Founded: 2012, Funding: $8M Series A round in Jan 2016

Investment analysis

Street Contxt is a vertical CRM that manages daily workflow of developing, deploying, and tracking morning notes for the financial services industry. Thus, it significantly improves marketing effectiveness and research team management on the sell-side; and investment analysis efficiency on the buy-side.

Wealth management (WM) firms in the U.S. spend $150bn in annual trading commissions for sell-side professional services and the number has been increasing even during market downturns. Morgan Stanley alone paid $2.3bn in professional fees for its WM business in 2015. However, the sell-side still predominantly distributes thousands of morning notes and research reports via email/pdf attachments, leaving no collections or analyses of associated data. Most banks use circa 1990’s in-house CRMs which require manual data entry and consistently fail to keep up with the fast paced world of trading.
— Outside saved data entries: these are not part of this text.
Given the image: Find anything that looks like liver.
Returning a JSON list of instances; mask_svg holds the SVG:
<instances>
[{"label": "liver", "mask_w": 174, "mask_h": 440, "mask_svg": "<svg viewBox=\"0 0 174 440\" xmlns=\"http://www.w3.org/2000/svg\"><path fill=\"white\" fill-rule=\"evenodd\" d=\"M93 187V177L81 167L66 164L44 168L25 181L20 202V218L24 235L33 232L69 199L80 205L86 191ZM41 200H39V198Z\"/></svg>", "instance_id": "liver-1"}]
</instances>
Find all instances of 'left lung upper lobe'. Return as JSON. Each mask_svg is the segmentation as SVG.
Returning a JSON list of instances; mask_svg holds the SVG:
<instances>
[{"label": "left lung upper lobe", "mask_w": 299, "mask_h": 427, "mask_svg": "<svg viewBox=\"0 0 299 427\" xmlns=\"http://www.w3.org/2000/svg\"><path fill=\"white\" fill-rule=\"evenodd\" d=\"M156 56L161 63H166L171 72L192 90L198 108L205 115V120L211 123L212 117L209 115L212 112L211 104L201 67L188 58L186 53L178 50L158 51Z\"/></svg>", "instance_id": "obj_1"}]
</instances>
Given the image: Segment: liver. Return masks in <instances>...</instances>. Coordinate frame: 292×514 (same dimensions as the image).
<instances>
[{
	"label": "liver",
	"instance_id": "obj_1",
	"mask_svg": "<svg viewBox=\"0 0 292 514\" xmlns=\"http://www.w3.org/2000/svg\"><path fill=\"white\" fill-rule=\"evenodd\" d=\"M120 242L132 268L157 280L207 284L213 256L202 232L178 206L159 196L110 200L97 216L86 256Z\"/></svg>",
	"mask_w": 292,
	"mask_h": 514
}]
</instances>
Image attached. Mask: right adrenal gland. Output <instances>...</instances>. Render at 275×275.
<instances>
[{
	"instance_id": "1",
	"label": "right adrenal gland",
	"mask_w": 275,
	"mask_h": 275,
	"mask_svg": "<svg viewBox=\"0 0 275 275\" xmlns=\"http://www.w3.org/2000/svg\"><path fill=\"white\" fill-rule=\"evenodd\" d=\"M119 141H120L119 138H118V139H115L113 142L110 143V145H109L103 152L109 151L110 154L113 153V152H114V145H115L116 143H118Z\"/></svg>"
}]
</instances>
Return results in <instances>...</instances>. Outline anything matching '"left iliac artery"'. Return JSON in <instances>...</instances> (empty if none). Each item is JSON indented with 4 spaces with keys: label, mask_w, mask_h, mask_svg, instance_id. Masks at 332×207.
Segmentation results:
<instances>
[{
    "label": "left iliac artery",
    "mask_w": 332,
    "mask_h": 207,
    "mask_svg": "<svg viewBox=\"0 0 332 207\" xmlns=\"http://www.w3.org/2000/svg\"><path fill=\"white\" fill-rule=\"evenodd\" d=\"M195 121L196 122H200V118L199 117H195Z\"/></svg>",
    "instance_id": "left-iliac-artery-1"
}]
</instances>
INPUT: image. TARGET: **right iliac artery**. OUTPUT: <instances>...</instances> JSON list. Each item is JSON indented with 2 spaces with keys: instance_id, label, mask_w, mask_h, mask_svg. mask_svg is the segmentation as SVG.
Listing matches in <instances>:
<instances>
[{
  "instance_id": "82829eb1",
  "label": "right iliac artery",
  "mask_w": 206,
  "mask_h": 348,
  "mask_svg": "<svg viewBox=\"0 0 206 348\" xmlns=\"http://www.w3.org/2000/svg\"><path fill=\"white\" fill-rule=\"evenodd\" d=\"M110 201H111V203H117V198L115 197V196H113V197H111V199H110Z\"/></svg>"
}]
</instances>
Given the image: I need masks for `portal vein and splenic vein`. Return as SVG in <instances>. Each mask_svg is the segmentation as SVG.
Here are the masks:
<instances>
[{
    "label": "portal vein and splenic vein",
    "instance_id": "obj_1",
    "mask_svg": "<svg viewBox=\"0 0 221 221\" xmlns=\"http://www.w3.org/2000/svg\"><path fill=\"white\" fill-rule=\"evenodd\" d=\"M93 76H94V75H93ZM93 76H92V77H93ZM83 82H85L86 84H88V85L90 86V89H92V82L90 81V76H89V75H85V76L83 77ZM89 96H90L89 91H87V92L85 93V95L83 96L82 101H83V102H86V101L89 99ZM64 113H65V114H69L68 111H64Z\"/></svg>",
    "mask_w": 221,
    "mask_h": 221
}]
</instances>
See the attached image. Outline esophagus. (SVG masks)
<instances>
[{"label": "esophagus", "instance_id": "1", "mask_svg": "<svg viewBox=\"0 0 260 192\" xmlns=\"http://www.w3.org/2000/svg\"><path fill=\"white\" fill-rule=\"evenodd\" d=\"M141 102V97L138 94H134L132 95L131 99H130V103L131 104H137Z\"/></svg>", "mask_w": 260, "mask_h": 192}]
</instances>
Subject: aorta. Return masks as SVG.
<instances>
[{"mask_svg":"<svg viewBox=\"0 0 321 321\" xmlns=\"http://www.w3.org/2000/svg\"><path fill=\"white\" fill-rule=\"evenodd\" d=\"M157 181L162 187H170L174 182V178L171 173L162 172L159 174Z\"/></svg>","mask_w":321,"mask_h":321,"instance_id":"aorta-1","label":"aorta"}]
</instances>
Sell-side firms are calling for tech-driven tools to analyze the effectiveness of their morning notes and to quantify the performance of their expensive research teams.

On the other hand, buy-side investors who usually have to spend hours manually going through piles of buy-side notes to filter out noise and make informed decisions also encounter a serious pain point. Bringing data-driven solutions will make the previously opaque and relationship-driven processes more meritocratic, while incentivizing better research and fairer yield.
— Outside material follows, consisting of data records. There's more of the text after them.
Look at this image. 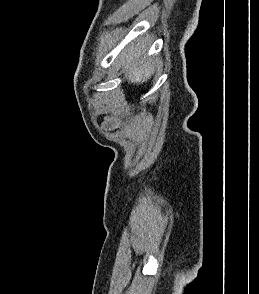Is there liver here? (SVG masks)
Masks as SVG:
<instances>
[{
	"label": "liver",
	"instance_id": "liver-1",
	"mask_svg": "<svg viewBox=\"0 0 259 294\" xmlns=\"http://www.w3.org/2000/svg\"><path fill=\"white\" fill-rule=\"evenodd\" d=\"M144 52L140 46L130 45L118 57L129 83L143 84L154 72V65L142 59Z\"/></svg>",
	"mask_w": 259,
	"mask_h": 294
}]
</instances>
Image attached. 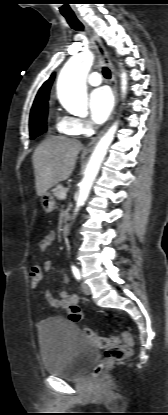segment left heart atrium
<instances>
[{
    "label": "left heart atrium",
    "instance_id": "left-heart-atrium-1",
    "mask_svg": "<svg viewBox=\"0 0 168 415\" xmlns=\"http://www.w3.org/2000/svg\"><path fill=\"white\" fill-rule=\"evenodd\" d=\"M113 107V98L110 91L105 88L95 89L89 98V109L92 120L102 124L109 117Z\"/></svg>",
    "mask_w": 168,
    "mask_h": 415
}]
</instances>
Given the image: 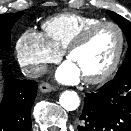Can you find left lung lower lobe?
<instances>
[{"label":"left lung lower lobe","mask_w":131,"mask_h":131,"mask_svg":"<svg viewBox=\"0 0 131 131\" xmlns=\"http://www.w3.org/2000/svg\"><path fill=\"white\" fill-rule=\"evenodd\" d=\"M85 95L78 131H131V75L114 77Z\"/></svg>","instance_id":"left-lung-lower-lobe-1"}]
</instances>
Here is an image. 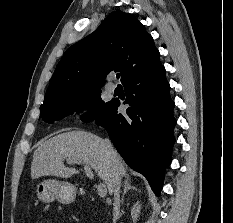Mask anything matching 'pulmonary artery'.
Segmentation results:
<instances>
[{
  "label": "pulmonary artery",
  "instance_id": "pulmonary-artery-1",
  "mask_svg": "<svg viewBox=\"0 0 233 223\" xmlns=\"http://www.w3.org/2000/svg\"><path fill=\"white\" fill-rule=\"evenodd\" d=\"M110 79H112V78H110ZM115 88H116V86L113 83H108L107 90L109 92L113 93L115 91Z\"/></svg>",
  "mask_w": 233,
  "mask_h": 223
}]
</instances>
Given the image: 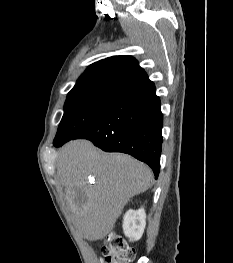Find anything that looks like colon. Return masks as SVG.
Wrapping results in <instances>:
<instances>
[{
	"label": "colon",
	"mask_w": 233,
	"mask_h": 263,
	"mask_svg": "<svg viewBox=\"0 0 233 263\" xmlns=\"http://www.w3.org/2000/svg\"><path fill=\"white\" fill-rule=\"evenodd\" d=\"M101 254L106 263H133L135 250L128 246L119 235L110 234L101 246Z\"/></svg>",
	"instance_id": "5ec220e1"
}]
</instances>
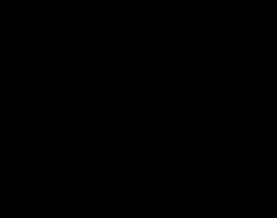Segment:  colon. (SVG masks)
<instances>
[{
    "mask_svg": "<svg viewBox=\"0 0 277 218\" xmlns=\"http://www.w3.org/2000/svg\"><path fill=\"white\" fill-rule=\"evenodd\" d=\"M216 89L219 94H226V87L222 84H216ZM42 92L43 102L47 109H53L58 102V95L52 88L44 89Z\"/></svg>",
    "mask_w": 277,
    "mask_h": 218,
    "instance_id": "5ec220e1",
    "label": "colon"
}]
</instances>
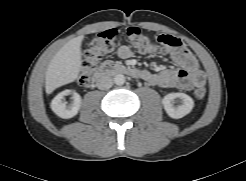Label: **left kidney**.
Masks as SVG:
<instances>
[{"mask_svg": "<svg viewBox=\"0 0 246 181\" xmlns=\"http://www.w3.org/2000/svg\"><path fill=\"white\" fill-rule=\"evenodd\" d=\"M176 98H179L181 100V105H174V101ZM162 104L166 113L174 119H179L186 116L192 111L194 107L193 99L184 93H169L162 99Z\"/></svg>", "mask_w": 246, "mask_h": 181, "instance_id": "left-kidney-1", "label": "left kidney"}]
</instances>
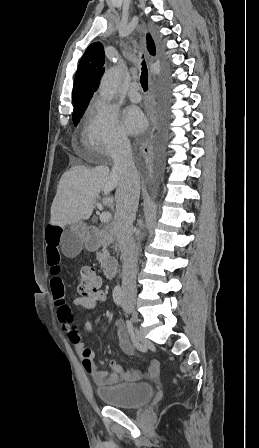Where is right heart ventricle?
Wrapping results in <instances>:
<instances>
[{"mask_svg":"<svg viewBox=\"0 0 259 448\" xmlns=\"http://www.w3.org/2000/svg\"><path fill=\"white\" fill-rule=\"evenodd\" d=\"M92 120H93V114H92V112L90 111V108H88V110H87L86 113H85L84 119H83V122H84V128H85V131H86V132H88L89 127H90V125H91V123H92Z\"/></svg>","mask_w":259,"mask_h":448,"instance_id":"e07e8e85","label":"right heart ventricle"}]
</instances>
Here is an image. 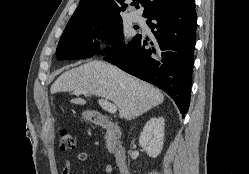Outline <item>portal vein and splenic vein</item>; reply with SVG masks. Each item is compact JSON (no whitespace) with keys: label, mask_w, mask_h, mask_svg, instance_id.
<instances>
[{"label":"portal vein and splenic vein","mask_w":249,"mask_h":174,"mask_svg":"<svg viewBox=\"0 0 249 174\" xmlns=\"http://www.w3.org/2000/svg\"><path fill=\"white\" fill-rule=\"evenodd\" d=\"M81 93L84 94V95L87 94L86 91H83V92H81ZM99 104H100V106H101L105 111H107V112L110 113V114H115L116 111H117L116 105L110 103V102L107 101V100L99 99Z\"/></svg>","instance_id":"portal-vein-and-splenic-vein-1"}]
</instances>
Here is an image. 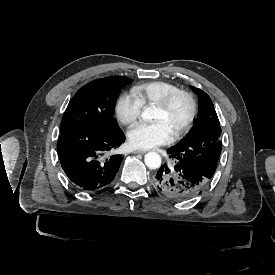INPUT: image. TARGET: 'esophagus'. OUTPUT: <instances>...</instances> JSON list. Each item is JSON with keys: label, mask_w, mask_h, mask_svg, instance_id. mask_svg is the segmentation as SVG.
I'll use <instances>...</instances> for the list:
<instances>
[{"label": "esophagus", "mask_w": 275, "mask_h": 275, "mask_svg": "<svg viewBox=\"0 0 275 275\" xmlns=\"http://www.w3.org/2000/svg\"><path fill=\"white\" fill-rule=\"evenodd\" d=\"M146 151L144 150H134L132 153L133 154H144Z\"/></svg>", "instance_id": "esophagus-1"}]
</instances>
Street Contxt integrates into the existing email-based workflow of sell-side analysts and tracks their notes to determine if they were opened and for how long. This information is then stored in a CRM, which provides analysts visibility into the effectiveness of their campaigns and commissions made. The information also allows sell-side managers to evaluate their teams and quantify performance. The key feature for buy-side is content discovery. Based on users’ interested topics, Street Contxt’s software automatically builds a profile for readers that can still be used even if that person changes e-mails or firms by scanning wall street reports for key words and themes. Long-tail small firms can also subscribe to get previously exclusive research reports or pay per report.

Compared to similar firms such as Mail Chimp, an e-mail marketing tool to track open and click rates, or Blue Matrix which tracks readership, Street Contxt goes further to address the industry-wide problem, connecting the two parties by providing valuable services for buy-side. In the long run, Street Contxt has the potential to become the portal of Wall Street information, owning the allocation of billion-dollar trading commissions as well as great volumes of proprietary structured data.

The management team and the advisor group have strong domain expertise and entrepreneurial experience. Founder and CEO Blaire worked at sales and trading at RBC Capital market. Blaire’s brother, Ted Livingston, is CEO of Kik, a Canadian messaging app with $1bn valuation.

Currently, Street Contxt charges users $500-$5,000 per year, and has gained half of top 20 wall street brokerages signed up. In the concentrated WM market where number of users cap around 400k, the company could capture large market share with its vertical-focus approach. It can exit via acquisition by horizontal incumbents that have historically paid more than 5x revenue multiple for similar deals. Alternatively, it can go public in 5–7 years with an expected higher EV/LTV multiple than average for vertical SaaS since it targets the relatively lucrative trillion-dollar financial services industry.